The Italian company has widened its rims in line with the current trend for bigger tyres and the Miche SWR 50/50 wheels have a 17mm internal diameter paired with a 24mm external.

Miche offers the SWRs as a set with 50mm front and rear, a mixed 36mm front/50mm rear or both at 36mm – aimed at climbing.

However, the 50/50 wheelset at a claimed 1,610g (1,607g on our scales) only gives away 30g to the 36/36 version so we would be inclined to go for the deeper rims for all-round performance.

The graphics have been toned down so that the SWR’s formerly white stickers are now black, giving a much classier look.

Miche SWR 50/50

50mm deep rim is fast but versatile
(Image credit: Cycling Studio)

Miche has used Sapim Aisi stainless spokes, 18 front and 24 rear. These are very thin and round in profile compared to the flat spokes of, say, the Zipp 302s, which are possibly better suited to an aero wheelset, but you can’t argue with their weight.

The rear hub has a large and handsome-looking machined 'skeleton' flange on the driveside to shorten the straight-pull spokes and stiffen up the wheel under load.

Miche SWR 50/50

Rear 'skeleton' hub flange is beautifully machined (and freehub comes with spacer for 9/10 speed)
(Image credit: Cycling Studio)

The Miche SWR 50/50 rims are tubeless ready but we set them up using Panaracer Race L Evo3 25mm clinchers and standard inner tubes and it was a relief to be able to get the bead over the rim without the wrestling match that some tubeless rims require. With the wider rims the 25s sat evenly with no suggestion of lightbulb profiling.

Miche machines the high-temperature brake track using a trade-secret process. It says it’s tested them on its test rigs at temperatures in excess of 250°C, as well as wet testing them using its supplied brake pads. We found braking to be quiet and consistent – inevitably not as reassuring as an aluminium brake track, especially in the wet, but as good as you can realistically expect from carbon rims and in feel at least on a par with braking from the other major manufacturers of carbon wheels.

Miche SWR 50/50

Low-profile front hub
(Image credit: Cycling Studio)

The front Miche SWR 50/50 actually sings once you get up to speed so that you think you’re hearing the sound of a distant car alarm – appropriate because they feel so fast that you do want to ride them like you stole them. I recorded a year’s fastest on a regular hilly loop on the Miches on my first time out on them – not a scientific test by any means but proof enough that you can put these wheels straight into any bike and go faster.

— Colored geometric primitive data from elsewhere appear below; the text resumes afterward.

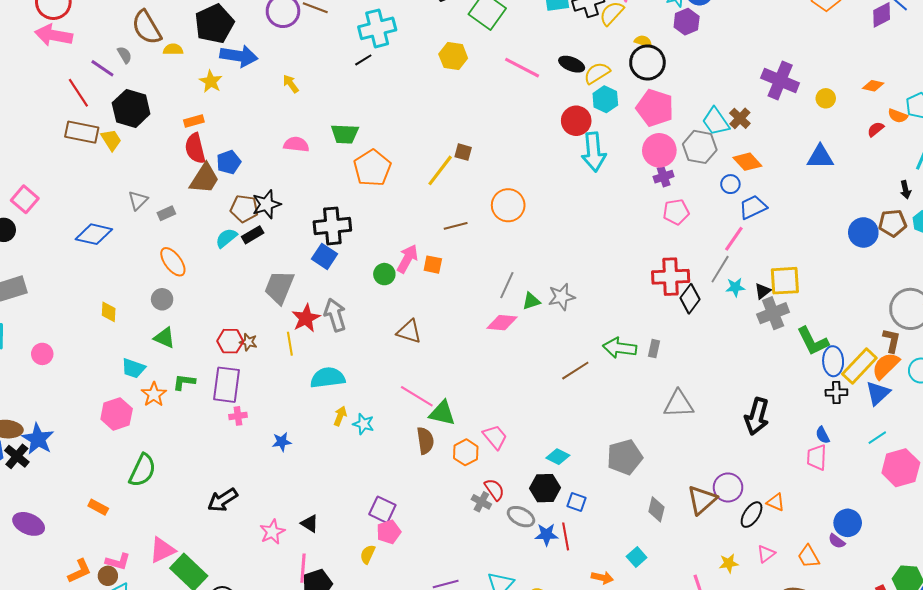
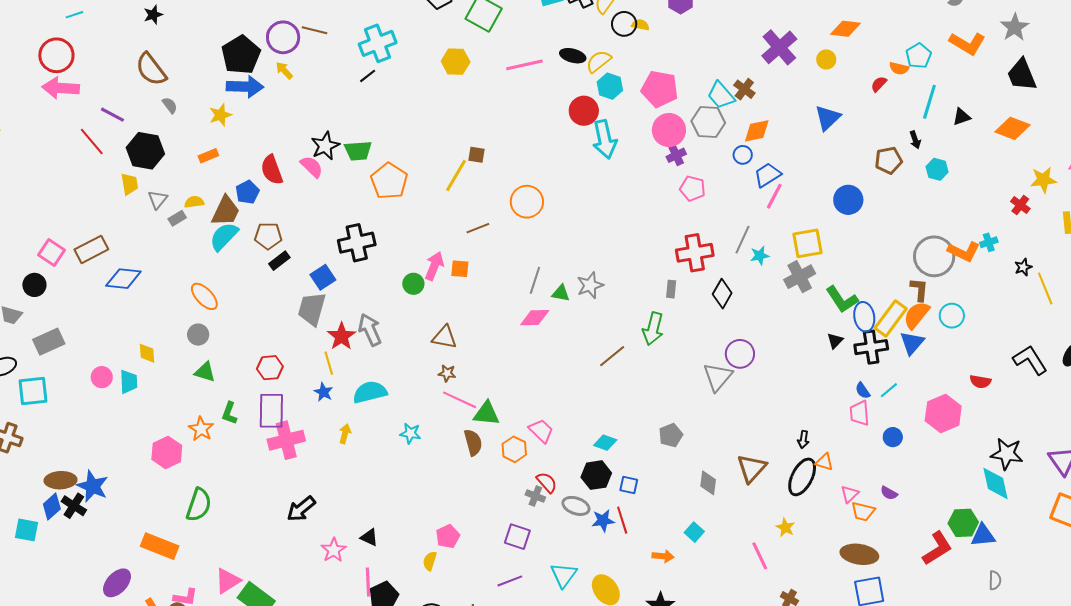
black pentagon: (214, 24) -> (241, 55), moved
yellow semicircle: (173, 49) -> (194, 202), moved
gray semicircle: (125, 55) -> (170, 105), moved
black circle: (647, 62) -> (624, 24), moved, size x0.7
pink line: (522, 68) -> (524, 65), turned -33
yellow star: (211, 81) -> (220, 115), turned 30
purple cross: (780, 81) -> (779, 47), turned 33
yellow arrow: (291, 84) -> (284, 70), moved
orange diamond: (873, 86) -> (846, 29), moved, size x1.4
brown rectangle: (82, 132) -> (91, 249), moved, turned -32
yellow trapezoid: (111, 140) -> (129, 184), turned 30
pink semicircle: (296, 144) -> (312, 167), turned 45
red semicircle: (195, 148) -> (272, 170), moved
blue triangle: (820, 157) -> (828, 118), turned -36
orange diamond: (747, 162) -> (757, 131), turned -52
gray triangle: (138, 200) -> (158, 200), moved
black star: (266, 204) -> (325, 146), moved
pink pentagon: (676, 212) -> (693, 189), turned 30
gray rectangle: (166, 213) -> (177, 218), moved
brown pentagon: (893, 223) -> (889, 160), moved
blue circle: (863, 232) -> (848, 200), moved
cyan semicircle: (226, 238) -> (224, 236), moved, size x1.4
pink line: (734, 239) -> (774, 196), moved
blue square: (325, 256) -> (323, 277), moved, turned 30
black triangle: (763, 291) -> (835, 341), moved
black diamond: (690, 299) -> (722, 294), moved
green triangle: (531, 301) -> (561, 293), turned 36
brown star: (248, 342) -> (447, 373), moved
green arrow: (620, 348) -> (653, 329), turned -76
gray rectangle: (654, 349) -> (671, 289), moved
pink circle: (42, 354) -> (102, 377), moved
cyan trapezoid: (133, 368) -> (129, 382), moved, turned -105
green L-shape: (184, 382) -> (229, 413), turned -70
black cross: (836, 392) -> (871, 347), size x1.5
gray triangle: (679, 404) -> (718, 377), turned -40
pink cross: (238, 416) -> (286, 440), size x2.0
yellow arrow: (340, 416) -> (345, 434), moved
black arrow: (757, 416) -> (803, 439), moved, size x0.5
cyan line: (877, 438) -> (889, 390), moved
blue star: (282, 442) -> (323, 392), moved, turned -30
gray pentagon: (625, 457) -> (671, 435), size x0.7
purple circle: (728, 487) -> (740, 354), moved
black arrow: (223, 500) -> (301, 509), moved
orange rectangle: (98, 507) -> (160, 546), size x1.8
purple square: (382, 510) -> (517, 537), moved
black ellipse: (752, 515) -> (802, 477), size x1.4
blue circle: (848, 523) -> (893, 437), moved, size x0.7
purple ellipse: (29, 524) -> (117, 583), moved, turned -64
pink triangle: (766, 554) -> (850, 494), moved
orange trapezoid: (809, 557) -> (863, 511), turned -40
yellow star: (729, 563) -> (785, 527), turned -30

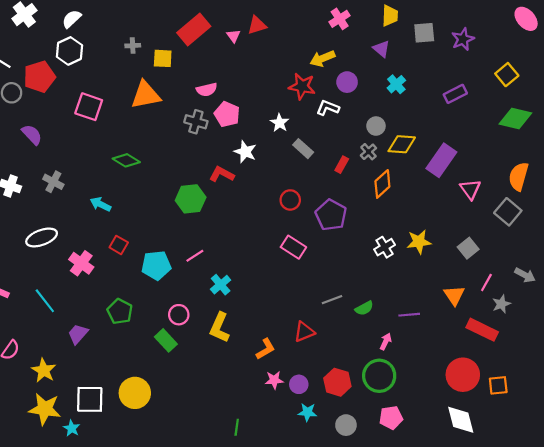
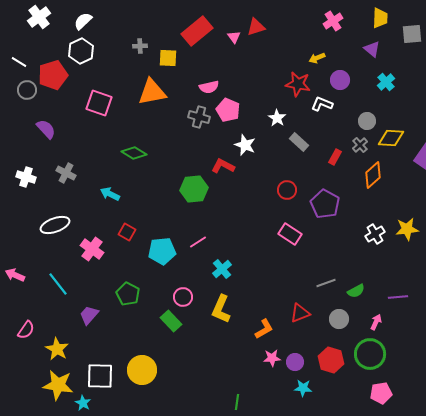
yellow arrow: (322, 58) -> (317, 58), size x0.7
gray circle: (346, 425) -> (339, 319), moved

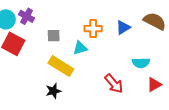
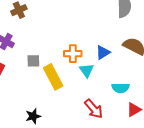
cyan triangle: (80, 48) -> (87, 70), moved, turned -49
yellow rectangle: (61, 66) -> (53, 77), moved, turned 30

I've put a few miles on them since, and they've stayed perfectly in true. I've been very impressed.


At over £1,000, the SWR 50/50 is a high-end wheelset with a premium spec but is one of the best priced in its category. We tested it in Cycling Weekly magazine against Cole C40 Lites, Roval CLX 50s, Zipp 302s and Mavic Cosmic Pro Carbon SL USTs and only the Zipps were cheaper at £1,299.